L’avancée de l’Ukraine en Russie modifie le récit de la guerre

L’avancée de l’Ukraine en Russie modifie le récit de la guerre
  • Pour la première fois depuis plus de 80 ans, le territoire russe a été envahi
  • Malgré le fait que l’audacieuse opération militaire de l’Ukraine a pu surprendre certains, le lieu et le moment de cette opération sont loin d’être une coïncidence

Pour la première fois depuis plus de 80 ans, le territoire russe a été envahi. Les forces ukrainiennes ont franchi la frontière de l’État par surprise, pénétrant dans l’oblast de Koursk, avec des milliers de soldats et des centaines de véhicules blindés.

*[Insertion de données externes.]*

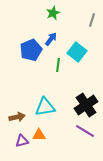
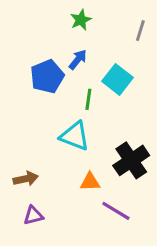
cyan triangle: (45, 107) -> (75, 136), moved, turned 30
purple line: (85, 131) -> (116, 211), moved
orange triangle: (39, 135) -> (90, 182), moved

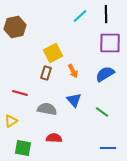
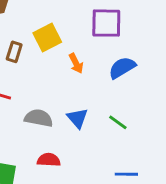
purple square: (110, 43) -> (106, 23), moved
brown rectangle: (46, 73) -> (14, 52), moved
blue triangle: (74, 100) -> (78, 118), moved

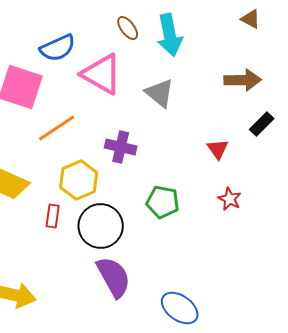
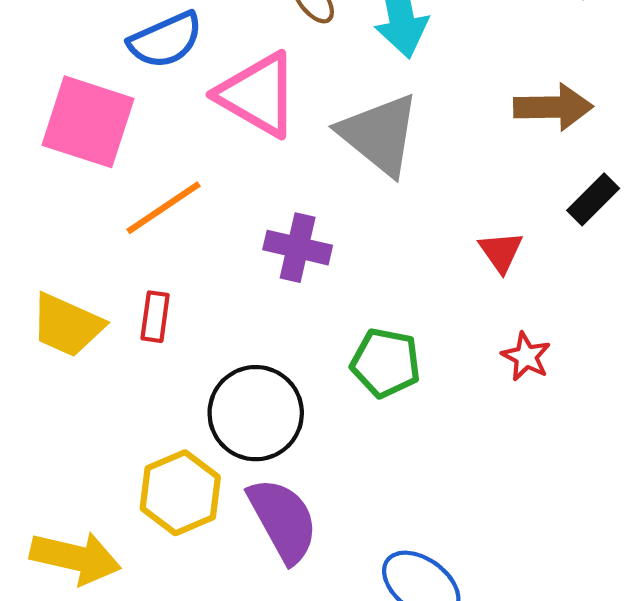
gray triangle: (160, 93) -> (379, 134), size x1.4
yellow hexagon: (79, 180) -> (180, 493), moved
red rectangle: (53, 216) -> (155, 317), moved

De violents combats ont eu lieu, et la Russie s’est empressée de renforcer la région. Les Ukrainiens se sont emparés de plus de 70 villages. Plus de 130 000 civils russes ont été déplacés depuis que l’Ukraine a lancé son opération le 6 août. Selon des sources ouvertes, l’Ukraine contrôle désormais environ 1 000 kilomètres carrés de territoire russe, soit une superficie légèrement supérieure à celle de Bahreïn.

Malgré le fait que l’audacieuse opération militaire de l’Ukraine a pu surprendre certains, le lieu et le moment de cette opération sont loin d’être une coïncidence.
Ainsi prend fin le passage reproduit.